はじめに
ChatGPT の力を借りて、正史『三国志』の 「魏書董卓伝」 をゆるゆる翻訳するよ!
董卓 について書かれているよ!
『三国志』を気軽に楽しく読んでみよう!
長いから記事を分けたよ。この記事は、董卓が殺されるまでだよ。
- 正史『三国志』「魏書董卓伝」をゆるゆる翻訳するよ! その 1 ← この記事だよ
- 正史『三国志』「魏書董卓伝」をゆるゆる翻訳するよ! その 2
出典
三國志 : 魏書六 - 中國哲學書電子化計劃から原文を引用しているよ。
注意事項
- ふわふわ理解のゆるゆる意訳だよ。正確性や確実性は保証できないよ。
- ChatGPT に意訳してもらったよ。出力された文章を一部加筆・修正して掲載しているよ。
- 第三者による学術的な検証はしていないよ。
翻訳の詳細は「ChatGPT と協力して正史『三国志』をゆるゆる翻訳するよ!」を見てね。
真面目な日本語訳は書籍が出版されているから、きっちりしっかり知りたい人はそちらを読んでみてね!

董卓は羌族と仲良し
董卓字仲穎,隴西臨洮人也。(註1)
董卓は、字は仲穎だよ。隴西郡臨洮県の出身だよ。
英雄記曰:卓父君雅,由微官為潁川綸氏尉。有三子:長子擢,字孟高,早卒;次即卓;卓弟旻字叔穎。

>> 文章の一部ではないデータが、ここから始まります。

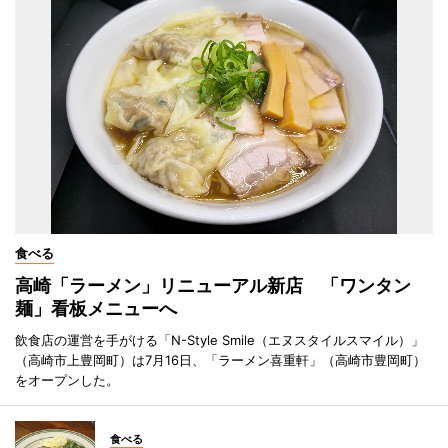
食べる
高崎「ラーメン」リニューアル新店 「ワンタン
麺」看板メニューへ
飲食店の運営を手がける「N-Style Smile（エヌスタイルスマイル）」
（高崎市上豊岡町）は7月16日、「ラーメン喜重軒」（高崎市豊岡町）
をオープンした。
食べる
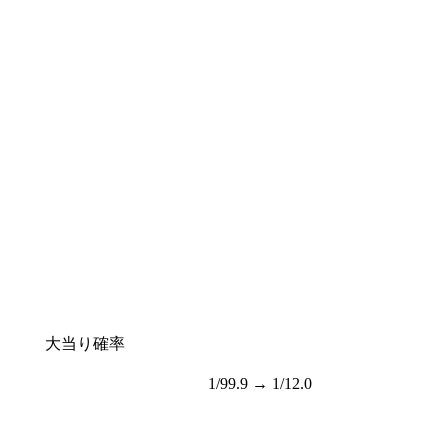
大当り確率
1/99.9 → 1/12.0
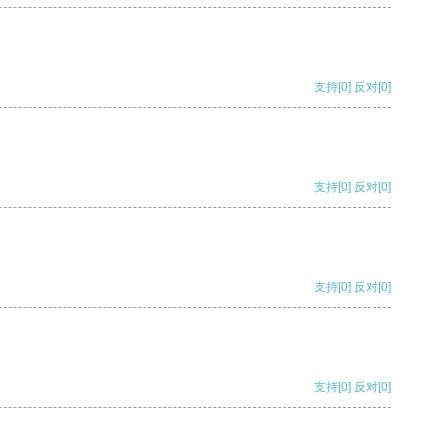
支持
[0]
反对
[0]
支持
[0]
反对
[0]
支持
[0]
反对
[0]
支持
[0]
反对
[0]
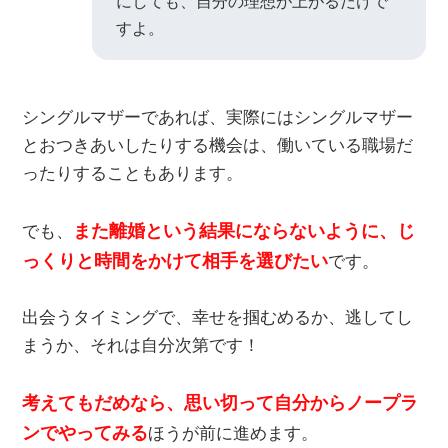
にしても、自分の理想が上がるだけで
すよ。
シングルマザーであれば、実際にはシングルマザー
とおつきあいしたりする機会は、働いている職場だ
ったりすることもあります。
また離婚という結果にならないように、じ
でも、
っくりと時間をかけて相手を選びたい
です。
出会うタイミングで、幸せを掴むめるか、逃してし
まうか、それは自分次第です！
考えてもだめなら、思い切って自分からノープラ
ンでやってみる
ほうが前に進めます。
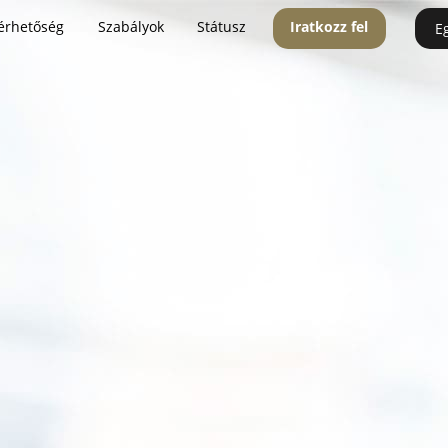
érhetőség
Szabályok
Státusz
Iratkozz fel
E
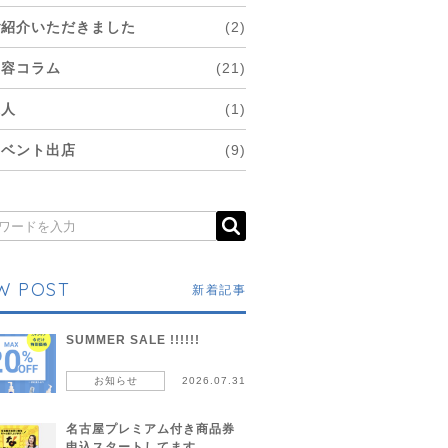
ご紹介いただきました
(2)
美容コラム
(21)
求人
(1)
イベント出店
(9)
W POST
新着記事
SUMMER SALE !!!!!!
お知らせ
2026.07.31
名古屋プレミアム付き商品券
申込スタートしてます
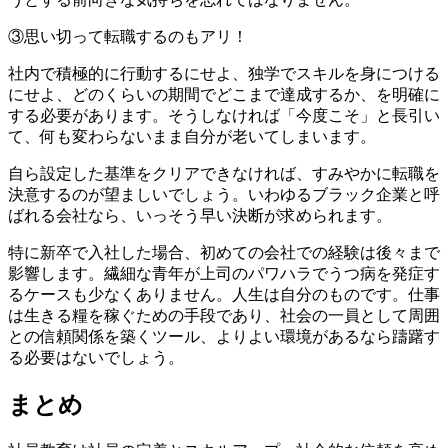
③思い切って転職するのもアリ！
社内で積極的に行動するにせよ、独学でスキルを身につける
にせよ、どのくらいの期間でどこまで達成するか、を明確に
する必要があります。そうしなければ「今度こそ」と長引い
て、何も変わらないまま自分が老いてしまいます。
自ら設定した基準をクリアできなければ、すみやかに転職を
決意するのが望ましいでしょう。いわゆるブラック企業と呼
ばれる会社なら、いっそう早い決断が求められます。
特に新卒で入社した場合、初めての会社での経験は後々まで
影響します。繊細な青年が上司のパワハラでうつ病を発症す
るケースも少なくありません。人生は自分のものです。仕事
は生きる糧を稼ぐための手段であり、社会の一員として周囲
との信頼関係を築くツール、よりよい環境があるなら躊躇す
る必要はないでしょう。
まとめ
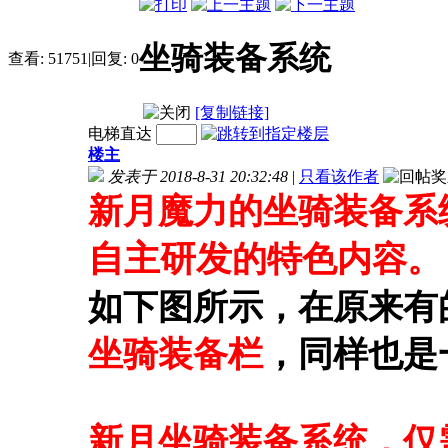
坐骑装备系统
查看:
51751
|
回复:
0
[复制链接]
电梯直达
楼主
发表于 2018-8-31 20:32:48
|
只看该作者
新月魔力的坐骑装备系
自主研发
的特色内容。
如下图所示，在原来有
坐骑装备栏
，同样也是
新月坐骑装备系统，仅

『英雄記』によると、董卓の父は董君雅で、低い官職だったけど潁川の綸氏の尉になったよ。彼には3人の子がいたよ。長子の董擢は、字は孟高で、早くに亡くなったんだ。次子が董卓だよ。董卓の弟は董旻で、字は叔穎だよ。
少好俠,甞游羌中,盡與諸豪帥相結。後歸耕於野,而豪帥有來從之者,卓與俱還,殺耕牛與相宴樂。諸豪帥感其意,歸相斂,得雜畜千餘頭以贈卓。(註2)
若い頃、義侠心にあふれた行動をしていて、羌族の地を旅して、そこの有力者たちと友好関係を結んだよ。その後、野に戻って畑を耕していたけど、羌族の有力者たちが彼の元を訪れると、董卓は彼らと一緒に帰って、耕すための牛を使って宴会を開いたよ。有力者たちはその心意気に感動して、帰った後、家畜を集めて1,000頭以上を董卓に贈ったよ。
吳書曰:郡召卓為吏,使監領盜賊。胡甞出鈔,多虜民人,涼州刺史成就辟卓為從事,使領兵騎討捕,大破之,斬獲千計。并州刺史段熲薦卓公府,司徒袁隗辟為掾。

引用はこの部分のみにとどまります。